-- What is needed --
Copy everything in the records exactly; the pictures stay out.

-- Provided records --
- - - - - - -

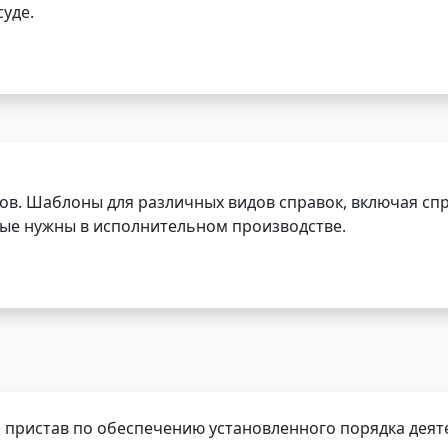
уде.
ов. Шаблоны для различных видов справок, включая спр
орые нужны в исполнительном производстве.
 пристав по обеспечению установленного порядка деят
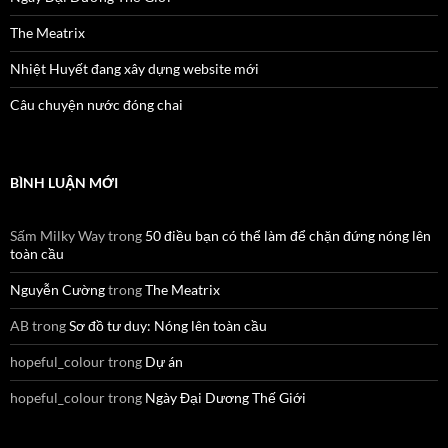
The Meatrix
Nhiệt Huyết đang xây dựng website mới
Câu chuyện nước đóng chai
BÌNH LUẬN MỚI
Sấm Milky Way
trong
50 điều bạn có thể làm để chặn đứng nóng lên
toàn cầu
Nguyễn Cường
trong
The Meatrix
AB
trong
Sơ đồ tư duy: Nóng lên toàn cầu
hopeful_colour
trong
Dự án
hopeful_colour
trong
Ngày Đại Dương Thế Giới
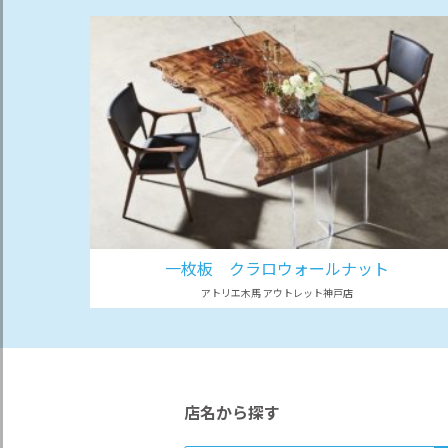
一枚板 クラロウォールナット
アトリエ木馬 アウトレット神戸店
店名から探す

- - - - - - -

-- Reply to the task --
уде.
ов. Шаблоны для различных видов справок, включая спр
орые нужны в исполнительном производстве.
 пристав по обеспечению установленного порядка деят
The Meatrix
Nhiệt Huyết đang xây dựng website mới
Câu chuyện nước đóng chai
BÌNH LUẬN MỚI
Sấm Milky Way
trong
50 điều bạn có thể làm để chặn đứng nóng lên
toàn cầu
Nguyễn Cường
trong
The Meatrix
AB
trong
Sơ đồ tư duy: Nóng lên toàn cầu
hopeful_colour
trong
Dự án
hopeful_colour
trong
Ngày Đại Dương Thế Giới
一枚板 クラロウォールナット
アトリエ木馬 アウトレット神戸店
店名から探す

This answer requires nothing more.